Problem Overview: You start with numBottles full bottles and can exchange empty bottles for a new full one. The catch: after every exchange, the number of empties required increases by 1. The task is to compute the maximum number of bottles you can drink.

Approach 1: Iterative Simulation (Time: O(k), Space: O(1))

This approach directly simulates the process described in the problem. Start by drinking all initial bottles, which gives you the same number of empty bottles. While the number of empty bottles is at least the current exchange requirement (numExchange), perform an exchange: spend the required empties, gain one full bottle, drink it, and increase the exchange cost by one. Each iteration represents a single exchange operation. The logic is simple and mirrors the rules exactly, making it easy to reason about and implement using basic simulation.
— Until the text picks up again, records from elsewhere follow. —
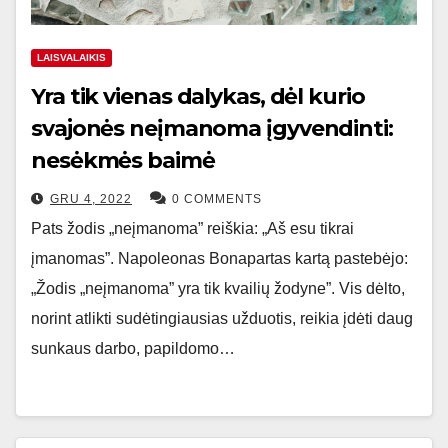
LAISVALAIKIS
Yra tik vienas dalykas, dėl kurio
svajonės neįmanoma įgyvendinti:
nesėkmės baimė
GRU 4, 2022
0 COMMENTS
Pats žodis „neįmanoma” reiškia: „Aš esu tikrai
įmanomas”. Napoleonas Bonapartas kartą pastebėjo:
„Žodis „neįmanoma” yra tik kvailių žodyne”. Vis dėlto,
norint atlikti sudėtingiausias užduotis, reikia įdėti daug
sunkaus darbo, papildomo…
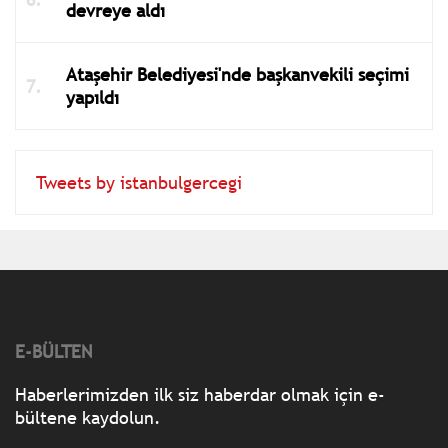
devreye aldı
Ataşehir Belediyesi'nde başkanvekili seçimi
yapıldı
Tweets by istanbulgercegi
E-BÜLTEN
Haberlerimizden ilk siz haberdar olmak için e-
bültene kaydolun.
Time complexity is O(k), where k is the number of exchanges performed, and space complexity is O(1).

The key insight is that every exchange consumes cost empty bottles but returns one new empty after drinking the obtained bottle. The net change in empties per exchange is therefore -(cost - 1). As the required exchange cost keeps increasing, the loop eventually terminates when there are not enough empty bottles left.
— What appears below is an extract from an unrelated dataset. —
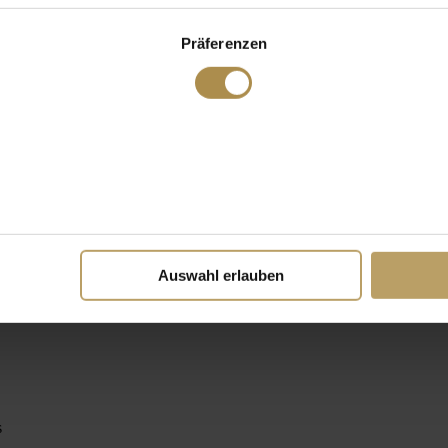
Präferenzen
Auswahl erlauben
s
Approach 2: Mathematical Optimization (Time: O(1), Space: O(1))

The simulation can be replaced with a mathematical observation. Suppose you perform k exchanges. The exchange costs form an increasing sequence: numExchange, numExchange + 1, ..., numExchange + k - 1. The total number of empty bottles spent is the sum of this arithmetic progression. Each exchange also produces one new empty bottle after drinking the obtained bottle. Using math, the remaining empty bottles after k exchanges can be expressed as:

empties = numBottles - (numExchange + (numExchange+1) + ... + (numExchange+k-1)) + k

This simplifies to numBottles - (k * numExchange + k(k-1)/2) + k. The valid number of exchanges is the largest k such that before each step you still have enough empties to pay the required cost. Solving this inequality allows you to compute k directly using arithmetic progression formulas. The final answer becomes numBottles + k. This approach eliminates iteration entirely and relies on arithmetic reasoning, which is common in problems tagged with Math.

Recommended for interviews: The iterative simulation is usually expected first because it clearly follows the rules of the problem and is easy to verify. It demonstrates solid reasoning and careful state updates. The mathematical optimization is a strong follow‑up that shows deeper insight into arithmetic progressions and constraint analysis. In most interviews, presenting the simulation first and then deriving the constant‑time optimization shows both correctness and problem‑solving depth.